STRANGER (YET ODDLY FAMILIAR) THINGS


STRANGER Things is an original sf/horror series from streaming subscription service Netflix. All eight episodes were released on July 15, 2016, and the show was viewed by about fourteen million adults in its first month of availability. I was one of them, gobbling it up over the course of two or three days, and it was a high point of my entertainment for the year.

Set in 1983 in a small town in Indiana, the story begins with four twelve-year-old friends—Will, Mike, Lucas, and Dustin—playing Dungeons & Dragons in Mike's basement, facing off against the terrifying demogorgon (complete with miniatures). It's a great character-introduction sequence, and offers some of the best foreshadowing I've seen on TV: those kids will have to face monsters, and their only hope of success is to work together and depend on each other.

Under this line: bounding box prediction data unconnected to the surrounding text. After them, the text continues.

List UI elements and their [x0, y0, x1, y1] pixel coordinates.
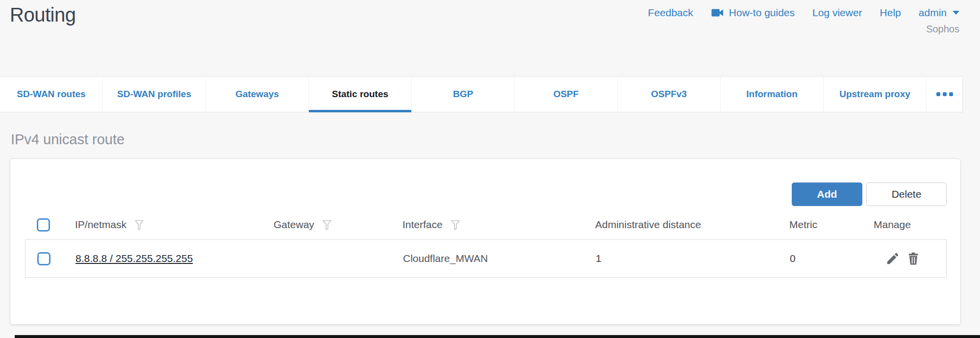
- route-ip-netmask-link[interactable]: 8.8.8.8 / 255.255.255.255: [75, 253, 193, 264]
- tab-label: Information: [746, 89, 798, 100]
- col-header-interface: Interface: [402, 219, 443, 231]
- section-heading: IPv4 unicast route: [11, 131, 125, 148]
- trash-icon[interactable]: [905, 251, 921, 266]
- ellipsis-icon: [936, 92, 940, 96]
- tab-label: SD-WAN routes: [17, 89, 85, 100]
- delete-button[interactable]: Delete: [866, 182, 947, 206]
- feedback-label: Feedback: [648, 7, 693, 19]
- log-viewer-label: Log viewer: [812, 7, 862, 19]
- tab-gateways[interactable]: Gateways: [206, 77, 309, 112]
- feedback-link[interactable]: Feedback: [648, 7, 693, 19]
- col-header-manage: Manage: [874, 219, 911, 231]
- tab-bgp[interactable]: BGP: [412, 77, 515, 112]
- tab-bar: SD-WAN routes SD-WAN profiles Gateways S…: [0, 76, 963, 112]
- table-row: 8.8.8.8 / 255.255.255.255 Cloudflare_MWA…: [25, 239, 947, 278]
- pencil-icon[interactable]: [885, 251, 901, 266]
- funnel-icon[interactable]: [450, 218, 461, 231]
- top-nav: Feedback How-to guides Log viewer Help a…: [648, 7, 959, 19]
- tab-label: OSPFv3: [651, 89, 687, 100]
- static-routes-panel: Add Delete IP/netmask Gateway Interface: [10, 158, 961, 325]
- table-header: IP/netmask Gateway Interface: [25, 210, 947, 239]
- tab-ospf[interactable]: OSPF: [515, 77, 618, 112]
- page-title: Routing: [10, 4, 75, 26]
- tab-sd-wan-profiles[interactable]: SD-WAN profiles: [103, 77, 206, 112]
- route-interface-value: Cloudflare_MWAN: [403, 253, 488, 264]
- help-label: Help: [880, 7, 901, 19]
- col-header-ip-netmask: IP/netmask: [75, 219, 126, 231]
- howto-guides-label: How-to guides: [729, 7, 795, 19]
- tab-sd-wan-routes[interactable]: SD-WAN routes: [0, 77, 103, 112]
- howto-guides-link[interactable]: How-to guides: [711, 7, 795, 19]
- row-checkbox[interactable]: [37, 252, 50, 265]
- funnel-icon[interactable]: [321, 218, 333, 231]
- help-link[interactable]: Help: [880, 7, 901, 19]
- tab-ospfv3[interactable]: OSPFv3: [618, 77, 721, 112]
- brand-label: Sophos: [926, 24, 959, 35]
- more-tabs-button[interactable]: [927, 77, 962, 112]
- user-menu-label: admin: [919, 7, 947, 19]
- funnel-icon[interactable]: [133, 218, 145, 231]
- ellipsis-icon: [949, 92, 953, 96]
- add-button[interactable]: Add: [792, 182, 862, 206]
- user-menu[interactable]: admin: [919, 7, 959, 19]
- tab-information[interactable]: Information: [721, 77, 824, 112]
- col-header-gateway: Gateway: [274, 219, 314, 231]
- select-all-checkbox[interactable]: [37, 218, 50, 232]
- tab-label: OSPF: [553, 89, 579, 100]
- ellipsis-icon: [943, 92, 947, 96]
- tab-label: Upstream proxy: [839, 89, 910, 100]
- log-viewer-link[interactable]: Log viewer: [812, 7, 862, 19]
- caret-down-icon: [953, 11, 959, 15]
- tab-label: BGP: [453, 89, 473, 100]
- tab-label: Static routes: [332, 89, 388, 100]
- tab-label: SD-WAN profiles: [117, 89, 191, 100]
- active-tab-underline: [309, 110, 411, 112]
- tab-upstream-proxy[interactable]: Upstream proxy: [824, 77, 927, 112]
- tab-label: Gateways: [235, 89, 279, 100]
- route-admin-distance-value: 1: [596, 253, 602, 264]
- screen-bottom-edge: [15, 335, 980, 338]
- video-camera-icon: [711, 7, 724, 18]
- col-header-metric: Metric: [789, 219, 817, 231]
- route-metric-value: 0: [790, 253, 796, 264]
- col-header-admin-distance: Administrative distance: [595, 219, 701, 231]
- tab-static-routes[interactable]: Static routes: [309, 77, 412, 112]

When the game ends, the kids set off on their bicycles through the night to their respective homes. Will (who we already like as a loyal, honest kid) cuts through the dark woods near a Department of Energy facility. A strange creature menaces him in the forest, and he abandons his bike and flees on foot, first into his house, and then into a shed in the back yard when the thing pursues him. When the creature appears mysteriously inside the shed, the electric lights stutter and dim, plunging the scene into darkness, and when the lights come on again, the room is empty, and Will has vanished.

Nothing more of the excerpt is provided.